Writing for a Mobile Layout
As we’ve said before, going mobile is crucial. The thing about mobile is that screen space is extremely limited, so not only do you have to design aesthetically pleasing and navigable pages for that environment, but you want nothing that wastes space.
Please understand this doesn’t necessarily mean writing short articles, but writing concisely. Keep sentences tight and get rid of fillers. The Content Marketing Institute has a nice guide on writing content that engages mobile readers.
The Continued Value of In-Depth Articles
Not for a minute are we discounting the in-depth article. In fact, Google has an “In-depth articles” feature for broad topic search results. It’s an algorithm meant to highlight high-quality content for deeper research. That last link offers some tips for optimizing your site for the Google feature. Though keep in mind that showing up in this feature in the search results seems to be getting harder. Though that shouldn’t deter you from writing long-form content.
Copyhackers has a helpful (and long!) piece on the benefits of writing both long and short articles. It comes down to this: Unless you have a large fan base (the sort of following Seth Godin or Disney enjoys), succeeding with short content is going to be extremely difficult. Long content, around 2,000 words, actually does best when it comes to ranking, socials shares and holding reader attention.

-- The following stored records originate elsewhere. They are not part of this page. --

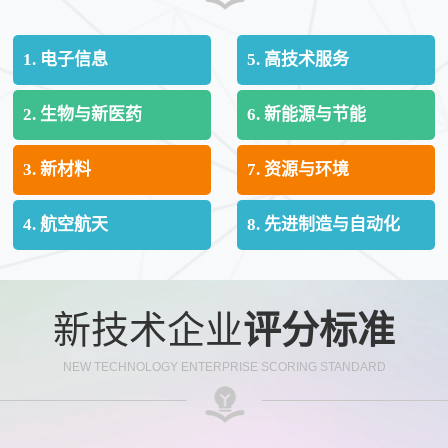
1. 电子信息
5. 高技术服务
2. 生物与新医药
6. 新能源与节能
3. 新材料
7. 资源与环境
4. 航空航天
8. 先进制造与自动化
新技术企业
评分标准
NEW TECHNOLOGY ENTERPRISE SCORING STANDARD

Of course, length isn’t a recipe for success on its own. You’ve got to do research, write quality content of substance and do it on the regular. Present it with images and in a way that’s easily skimmed, and you might find that sweet spot.
21st Century Readers: Interested and in a Hurry
Our overall point here? Get to the point. Whether it’s with amazing images and a few hundred words or deep research that takes 2,000 words, make every bit of content count. (I realize this is actually a long article. Our rule of thumb is to say as much as needed to be useful, and maintain a good mix of long-form and brief articles in our library of content.)
Your readers are busy, and so are you. Make the most of your time and theirs by creating content that grabs attention and keeps it, and maybe they’ll read all the way down to the comment section.